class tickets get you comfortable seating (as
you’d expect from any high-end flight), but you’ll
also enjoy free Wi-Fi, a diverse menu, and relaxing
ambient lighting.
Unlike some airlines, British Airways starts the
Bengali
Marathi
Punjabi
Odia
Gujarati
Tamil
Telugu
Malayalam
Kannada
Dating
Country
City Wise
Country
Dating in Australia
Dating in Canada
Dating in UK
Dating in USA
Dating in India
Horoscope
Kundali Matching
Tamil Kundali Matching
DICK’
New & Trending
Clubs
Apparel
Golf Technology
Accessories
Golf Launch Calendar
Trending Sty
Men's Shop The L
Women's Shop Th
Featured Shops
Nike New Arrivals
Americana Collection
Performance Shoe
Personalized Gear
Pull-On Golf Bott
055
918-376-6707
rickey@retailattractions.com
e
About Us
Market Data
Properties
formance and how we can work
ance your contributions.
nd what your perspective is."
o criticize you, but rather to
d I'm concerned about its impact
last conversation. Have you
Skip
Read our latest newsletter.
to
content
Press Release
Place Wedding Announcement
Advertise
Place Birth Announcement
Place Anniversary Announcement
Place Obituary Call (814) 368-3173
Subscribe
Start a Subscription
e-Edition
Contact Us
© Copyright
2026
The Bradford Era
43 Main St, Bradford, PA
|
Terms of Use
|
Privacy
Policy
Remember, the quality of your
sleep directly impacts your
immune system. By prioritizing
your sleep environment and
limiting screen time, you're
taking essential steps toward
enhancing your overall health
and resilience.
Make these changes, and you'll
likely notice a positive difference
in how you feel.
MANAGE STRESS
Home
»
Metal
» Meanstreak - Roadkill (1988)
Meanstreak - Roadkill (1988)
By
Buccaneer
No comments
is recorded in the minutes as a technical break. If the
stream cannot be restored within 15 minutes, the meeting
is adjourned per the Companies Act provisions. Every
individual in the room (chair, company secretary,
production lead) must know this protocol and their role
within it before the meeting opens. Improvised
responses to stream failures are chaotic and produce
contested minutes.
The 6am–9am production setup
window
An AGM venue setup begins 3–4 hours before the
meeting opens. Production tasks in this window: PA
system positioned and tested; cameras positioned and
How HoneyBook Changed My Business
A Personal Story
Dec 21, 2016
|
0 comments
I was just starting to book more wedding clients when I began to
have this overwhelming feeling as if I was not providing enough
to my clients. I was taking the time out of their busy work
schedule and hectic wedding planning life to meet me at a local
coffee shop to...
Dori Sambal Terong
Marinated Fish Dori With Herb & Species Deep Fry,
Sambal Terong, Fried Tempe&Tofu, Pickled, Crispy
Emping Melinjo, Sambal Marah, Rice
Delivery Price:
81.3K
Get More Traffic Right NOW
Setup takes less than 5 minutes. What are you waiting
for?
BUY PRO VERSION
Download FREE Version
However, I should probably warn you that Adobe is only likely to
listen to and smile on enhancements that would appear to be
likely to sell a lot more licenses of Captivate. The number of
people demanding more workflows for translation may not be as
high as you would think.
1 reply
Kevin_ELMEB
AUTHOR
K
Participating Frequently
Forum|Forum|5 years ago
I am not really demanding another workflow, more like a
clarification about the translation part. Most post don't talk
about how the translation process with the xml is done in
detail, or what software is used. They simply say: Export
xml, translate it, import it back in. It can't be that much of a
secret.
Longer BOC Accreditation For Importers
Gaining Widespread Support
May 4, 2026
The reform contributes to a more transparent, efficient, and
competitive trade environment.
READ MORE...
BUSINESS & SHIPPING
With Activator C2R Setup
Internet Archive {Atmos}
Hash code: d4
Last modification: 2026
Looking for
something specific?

● **WHAT NEEDS TO BE DONE**: In the listing above, find the line containing "With Activator C2R Setup" and please quote exactly that line through the last one, and no other lines.

● **ANSWER FOR THIS EXERCISE**:
With Activator C2R Setup
Internet Archive {Atmos}
Hash code: d4
Last modification: 2026
Looking for
something specific?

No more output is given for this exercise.